Patient data lost while in the hands of a business associate becomes "extraordinarily" difficult to track, says one expert, who identified data-centric protection as a way to safeguard information like that recently exposed at Stanford Hospital and Clinics.
The New York Times is reporting that the Stanford breach involved the medical records of 20,000 emergency patients, containing information such as names, diagnosis codes, account numbers, admission and discharge dates and billing charges for patients seen during a six-month period in 2009.
The sensitive information was residing on a website called “Student of Fortune” for almost a year before it was discovered by a patient. Hospital officials are unsure how this data, in the form of a spreadsheet, got on the site, as it was in the care of its billing contractor – identified as Multi-Specialty Collection Services, according to the New York Times.
When sensitive data like this is shared with a business associate, a provider is “essentially buying their capacity to protect that information,” says Geoff Webb, director of product marketing at Credant Technologies in Addison, Texas.

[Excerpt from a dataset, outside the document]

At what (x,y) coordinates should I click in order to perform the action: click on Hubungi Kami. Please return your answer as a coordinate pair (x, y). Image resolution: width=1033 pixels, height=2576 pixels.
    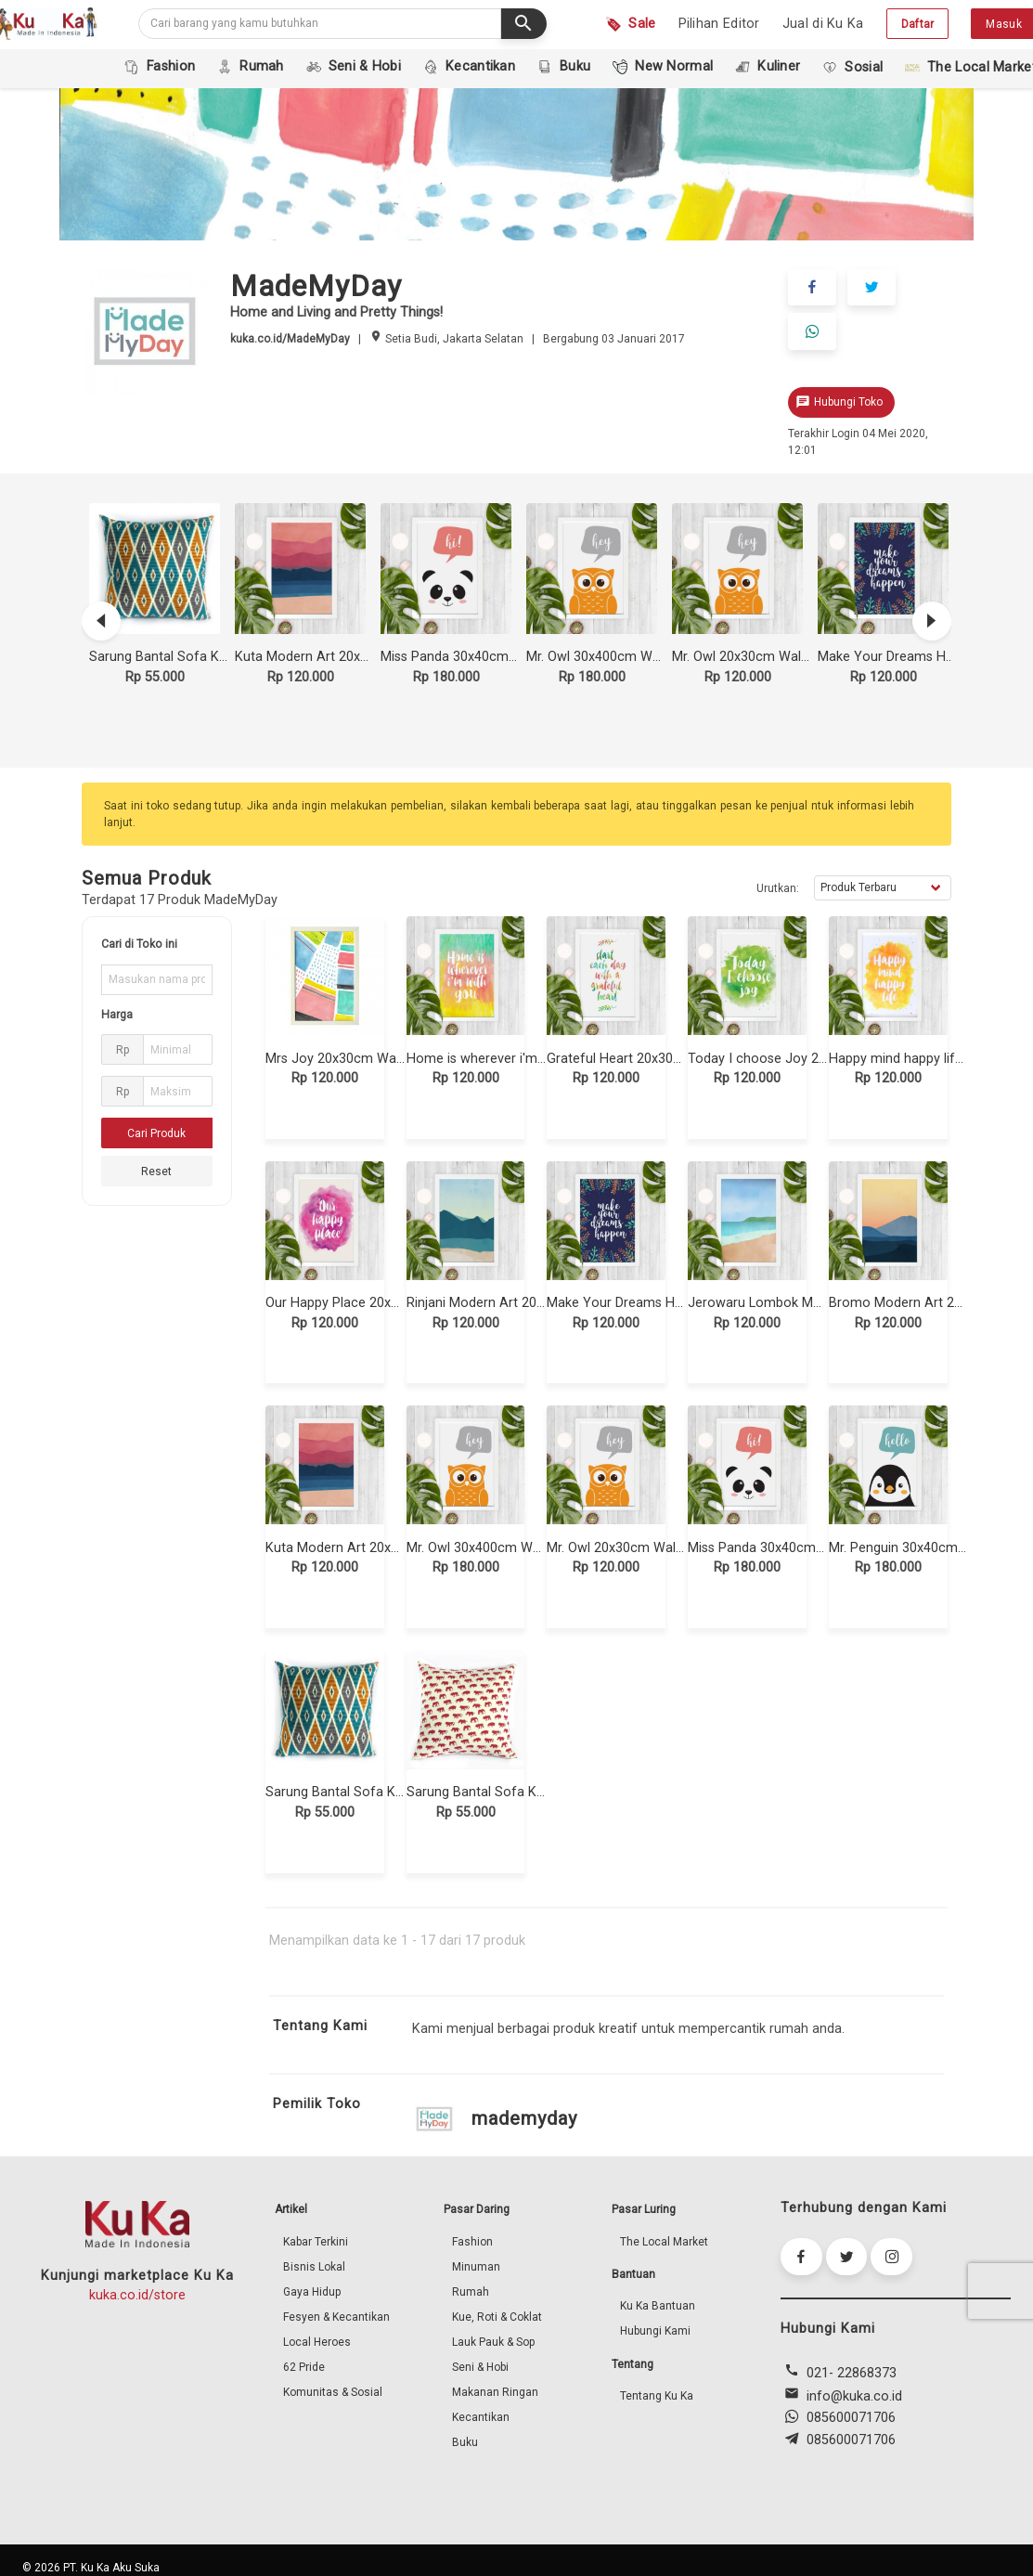     Looking at the image, I should click on (655, 2328).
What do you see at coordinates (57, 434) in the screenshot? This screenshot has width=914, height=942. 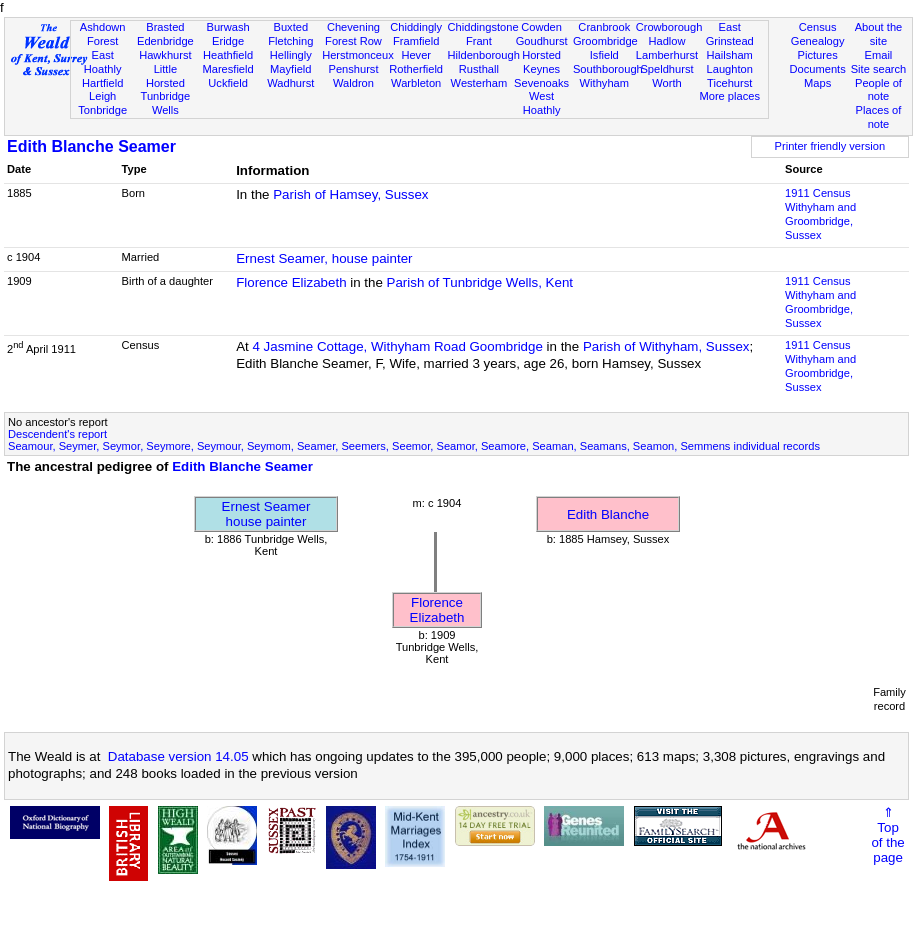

Webb says he would expect that if the billing company was handling this type of sensitive data it would have technical controls in place such as real-time monitoring capabilities, data loss prevention, encryption and post breach analysis and monitoring.
But when data is taken outside an organization’s network, he says it's critical that there's data-centric protection as well, which would serve to protect the data even if an employee moved it around.
Webb says healthcare organizations need to “nail” these data control issues now – especially as cloud adoption becomes more prevalent. Indeed, these breaches will look modest compared to what could happen in the future, given the amount of data that can be stored in the cloud, he warns.
Healthcare IT security expert, Mac McMillan, CEO of Austin, Texas.-based CynergisTek and chairman of the HIMSS Privacy and Steering Committee, sees the breach as just one more incident that proves HIPAA is lacking.
"This is yet another example of a failure to protect patient privacy due to a lack of due diligence in vetting venders as a result of an inadequate standard. If you look at the federal sector or the banking sector you'll see very detailed requirements for establishing the trustworthiness of venders. HIPAA just falls short," he says.
"Hopefully the revised rule will address some of these short comings to include clarifying the responsibility of covered entities, busienss associates and sub-contractors for knowing who they are sharing patient information with and how they should do that. Simple business associate agreements are not enough," McMillan says.